Importantly, the new law broadly defines chronic pain to include any pain that is intractable, high impact, episodic or relapsing — meaning the pain doesn’t have to be continuous.

“This innovative new law is historic in that it states that controlled substances, including opioids, can't be pre-determined by specific morphine milligram equivalents,” says Dr. Forest Tennant, a retired pain management specialist in California. “The law specifically states that patients can't be unduly denied the medications needed to treat their conditions. This point can't be over-emphasized.”

Another provision of the law requires that a diagnosis of chronic pain made by a physician anywhere in the U.S. that is supported by written documentation should be considered adequate proof that a patient has chronic pain. That part of the law is intended to make it easier for out-of-state pain patients to get treatment in New Hampshire.      

The law is the result of two years of lobbying by a small group of patient advocates known as the New Hampshire Pain Collaborative, which worked closely with state Sens. John Reagan and Tom Sherman in drafting the legislation. Key provisions eventually became part of the healthcare omnibus bill that won bipartisan support in the New Hampshire Senate and House of Representatives, and was signed into law by Governor Sununu.

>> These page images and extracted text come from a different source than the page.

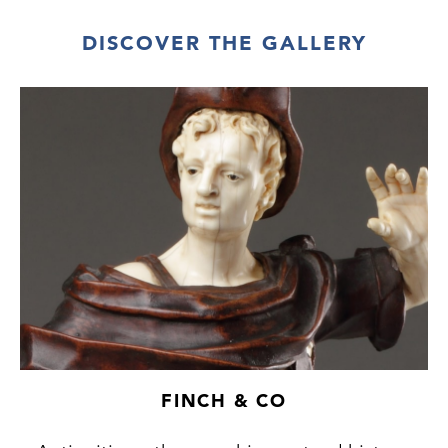
DISCOVER THE GALLERY
FINCH & CO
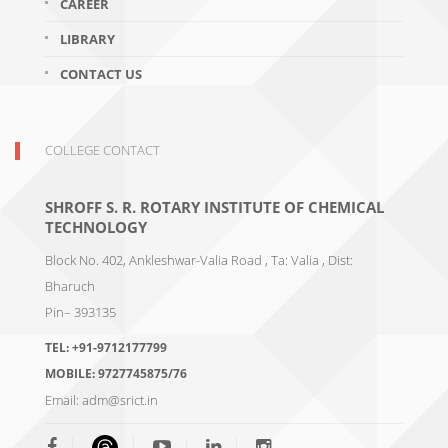
CAREER
LIBRARY
CONTACT US
COLLEGE CONTACT
SHROFF S. R. ROTARY INSTITUTE OF CHEMICAL
TECHNOLOGY
Block No. 402, Ankleshwar-Valia Road , Ta: Valia , Dist:
Bharuch
Pin– 393135
TEL:
+91-9712177799
MOBILE:
9727745875/76
Email:
adm@srict.in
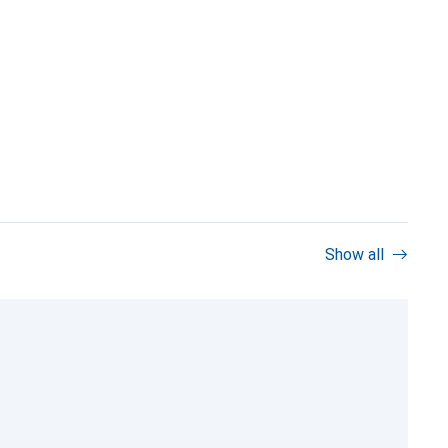
Show all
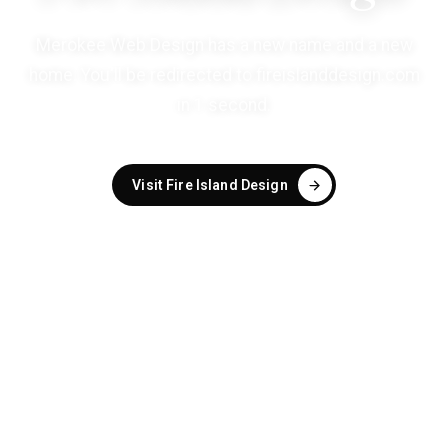
Merokee Web Design has a new name and a new
home. You'll be redirected to
fireislanddesign.com
in
1
second
.
Visit Fire Island Design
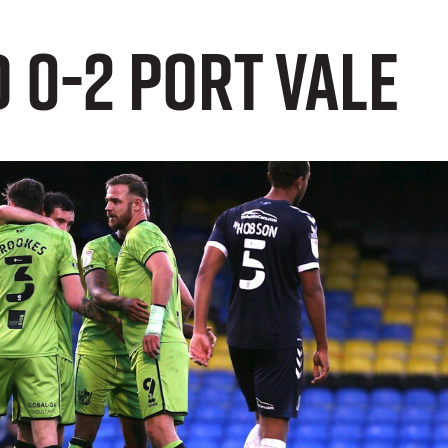
 0-2 Port Vale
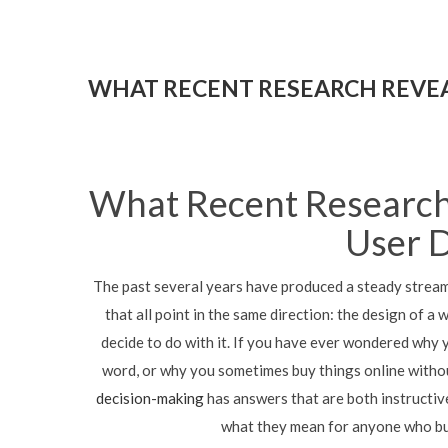
WHAT RECENT RESEARCH REVEA
What Recent Research
User 
The past several years have produced a steady strea
that all point in the same direction: the design of a
decide to do with it. If you have ever wondered why 
word, or why you sometimes buy things online witho
decision-making
has answers that are both instructive
what they mean for anyone who bui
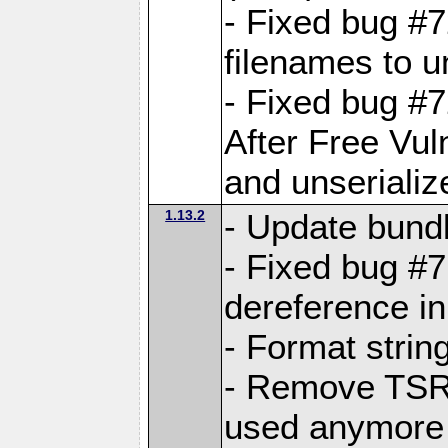
- Fixed bug #
filenames to u
- Fixed bug #
After Free Vul
and unserializ
1.13.2
- Update bundl
- Fixed bug #
dereference in
- Format string
- Remove TSRM
used anymore 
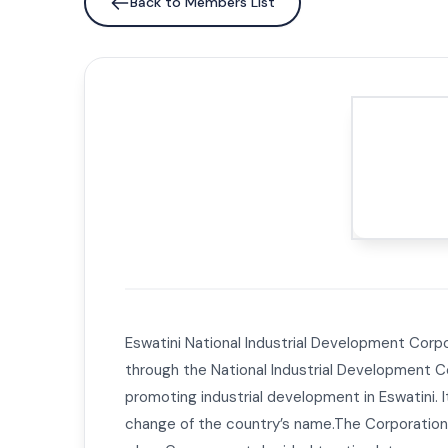
Back to Members List
Eswatini National Industrial Development Corpo
through the National Industrial Development Co
promoting industrial development in Eswatini. 
change of the country’s name.The Corporation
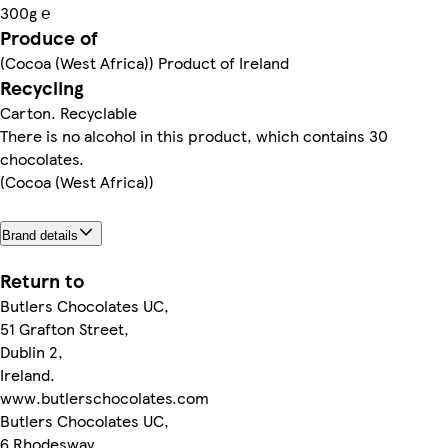
300g ℮
Produce of
(Cocoa (West Africa)) Product of Ireland
Recycling
Carton. Recyclable
There is no alcohol in this product, which contains 30
chocolates.
(Cocoa (West Africa))
Brand details
Return to
Butlers Chocolates UC,
51 Grafton Street,
Dublin 2,
Ireland.
www.butlerschocolates.com
Butlers Chocolates UC,
6 Rhodesway,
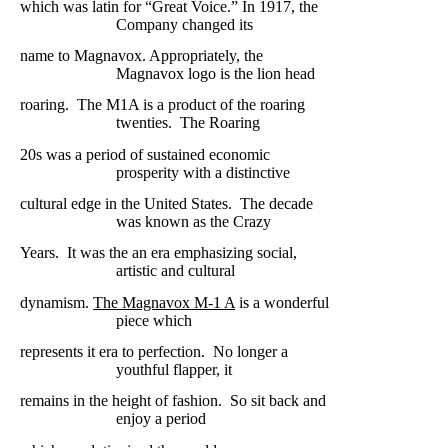
which was latin for “Great Voice.” In 1917, the
Company
changed its
name
to Magnavox. Appropriately, the
Magnavox logo is
the lion head
roaring.
The
M1A is a product of the roaring
twenties.
The Roaring
20s was a period of
sustained economic
prosperity with a
distinctive
cultural edge in the United
States.
The decade
was known
as the Crazy
Years.
It was the an era emphasizing
social,
artistic and
cultural
dynamism.
The Magnavox M-1 A
is a wonderful
piece
which
represents it era to perfection.
No longer a
youthful flapper, it
remains
in the height of fashion.
So sit back and
enjoy a period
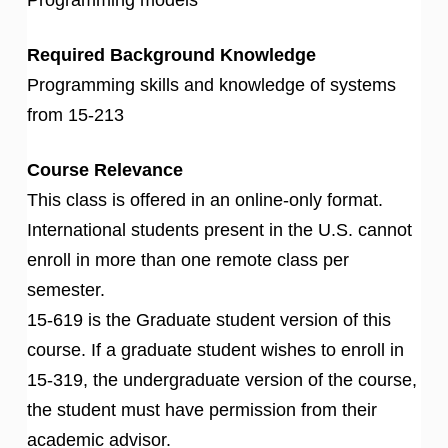
Required Background Knowledge
Programming skills and knowledge of systems
from 15-213
Course Relevance
This class is offered in an online-only format.
International students present in the U.S. cannot
enroll in more than one remote class per
semester.
15-619 is the Graduate student version of this
course. If a graduate student wishes to enroll in
15-319, the undergraduate version of the course,
the student must have permission from their
academic advisor.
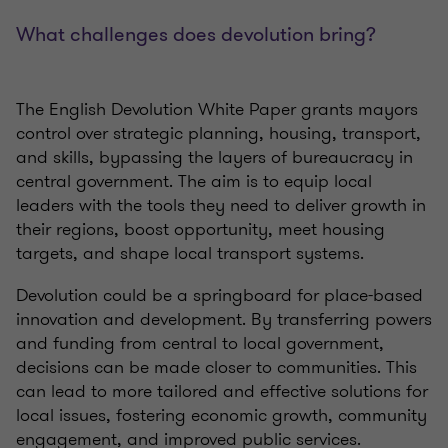
What challenges does devolution bring?
The English Devolution White Paper grants mayors
control over strategic planning, housing, transport,
and skills, bypassing the layers of bureaucracy in
central government. The aim is to equip local
leaders with the tools they need to deliver growth in
their regions, boost opportunity, meet housing
targets, and shape local transport systems.
Devolution could be a springboard for place-based
innovation and development. By transferring powers
and funding from central to local government,
decisions can be made closer to communities. This
can lead to more tailored and effective solutions for
local issues, fostering economic growth, community
engagement, and improved public services.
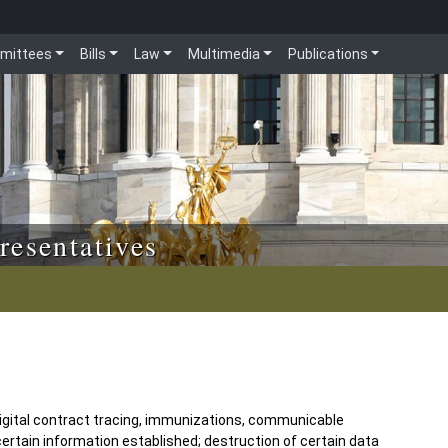
mittees
Bills
Law
Multimedia
Publications
resentatives
 digital contract tracing, immunizations, communicable
certain information established; destruction of certain data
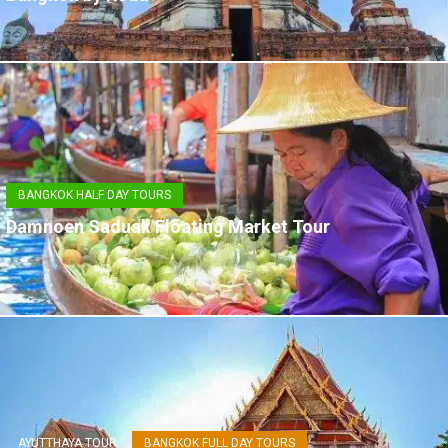
BANGKOK HALF DAY TOURS
Damnoen Saduak Floating Market Tour
AYUTTHAYA TOUR
BANGKOK FULL DAY TOURS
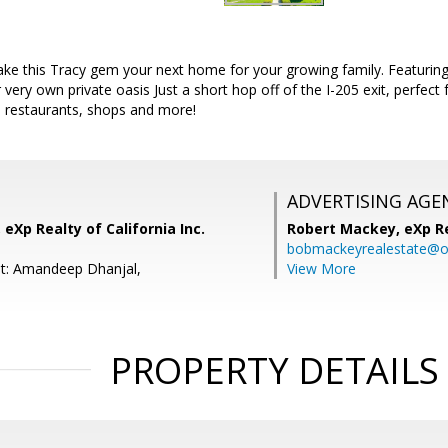
ke this Tracy gem your next home for your growing family. Featuring 
very own private oasis Just a short hop off of the I-205 exit, perfect
, restaurants, shops and more!
ADVERTISING AGE
 eXp Realty of California Inc.
Robert Mackey,
eXp R
bobmackeyrealestate@o
nt: Amandeep Dhanjal,
View More
PROPERTY DETAILS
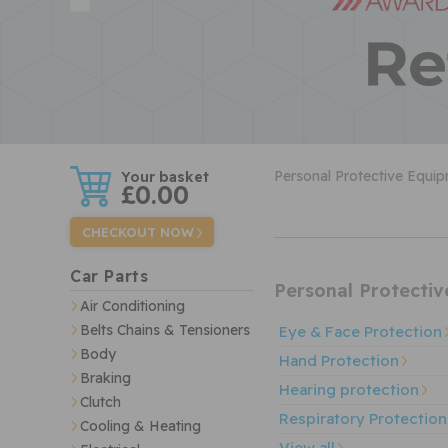
w
Personal Protective Equi
£0.00
CHECKOUT NOW
Car Parts
Personal Protecti
Air Conditioning
Belts Chains & Tensioners
Eye & Face Protection
Body
Hand Protection
Braking
Hearing protection
Clutch
Respiratory Protection
Cooling & Heating
View all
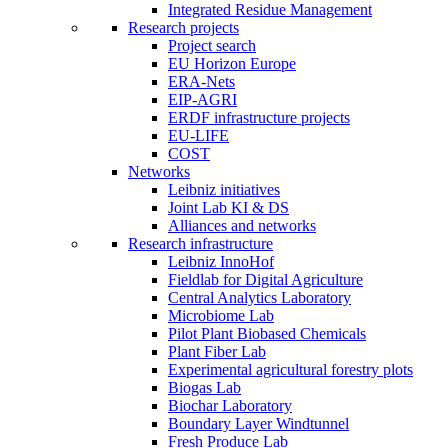
Integrated Residue Management
Research projects
Project search
EU Horizon Europe
ERA-Nets
EIP-AGRI
ERDF infrastructure projects
EU-LIFE
COST
Networks
Leibniz initiatives
Joint Lab KI & DS
Alliances and networks
Research infrastructure
Leibniz InnoHof
Fieldlab for Digital Agriculture
Central Analytics Laboratory
Microbiome Lab
Pilot Plant Biobased Chemicals
Plant Fiber Lab
Experimental agricultural forestry plots
Biogas Lab
Biochar Laboratory
Boundary Layer Windtunnel
Fresh Produce Lab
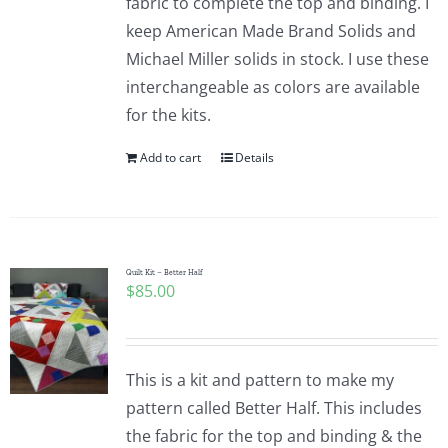
fabric to complete the top and binding. I
keep American Made Brand Solids and
Michael Miller solids in stock. I use these
interchangeable as colors are available
for the kits.
Add to cart
Details
Quilt Kit – Better Half
$
85.00
This is a kit and pattern to make my
pattern called Better Half. This includes
the fabric for the top and binding & the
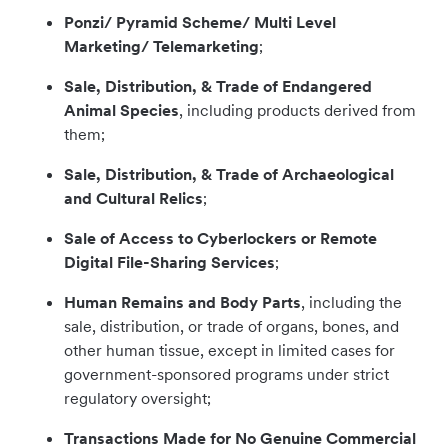
Ponzi/ Pyramid Scheme/ Multi Level
Marketing/ Telemarketing
;
Sale, Distribution, & Trade of Endangered
Animal Species
, including products derived from
them;
Sale, Distribution, & Trade of Archaeological
and Cultural Relics
;
Sale of Access to Cyberlockers or Remote
Digital File-Sharing Services
;
Human Remains and Body Parts
, including the
sale, distribution, or trade of organs, bones, and
other human tissue, except in limited cases for
government-sponsored programs under strict
regulatory oversight;
Transactions Made for No Genuine Commercial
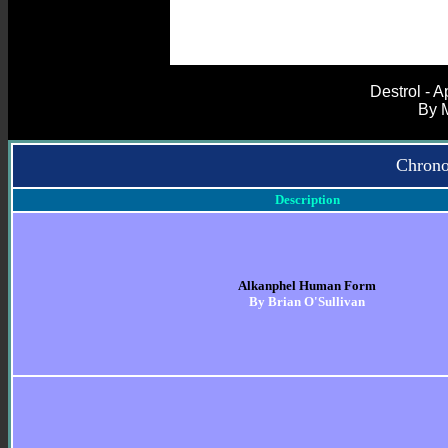
Destrol - 
By 
Chrono
Description
Alkanphel Human Form
By Brian O'Sullivan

Bill Murphy, a member of the Pain Collaborative, made this video to help other patients and advocates create similar legislation in their states:

“I would like to say a big congrats to all who worked on that project! Isn't it amazing what you can accomplish when you all work together?” said Donna Corley, director of the Arachnoiditis Society for Awareness and Prevention (ASAP), a patient advocacy group.

“Many patients aren't aware of just how important this bill truly is. This should have been enacted and should be implemented in every state in the United States to help secure safe, and reliable pain care treatment for all patients who suffer chronic pain in the United States. To be able to have diagnoses from other states and it be accepted by your doctor is phenomenal as well.”

“All concerned parties need to salute and follow suit of the New Hampshire law,” Dr. Tennant said in an email to PNN. “The tragedy of the recent over-reach to control opioid abuse, diversion, and overdoses has caused immense suffering for legitimate, chronic pain patients, an epidemic of suicides among deprived pain patients, and the forced retirement of many worthy physicians (including yours truly). All this ugliness would have been prevented with the New Hampshire law.”

According to the CDC, New Hampshire physicians wrote 46.1 opioid prescriptions for every 100 persons in 2018. That’s well below that national average of 51.4 prescriptions. That same year, 412 people died of drug overdoses in New Hampshire, the vast majority of them involving synthetic opioids such as illicit fentanyl and other street drugs.  Only 43 of those 412 deaths involved a prescription opioid.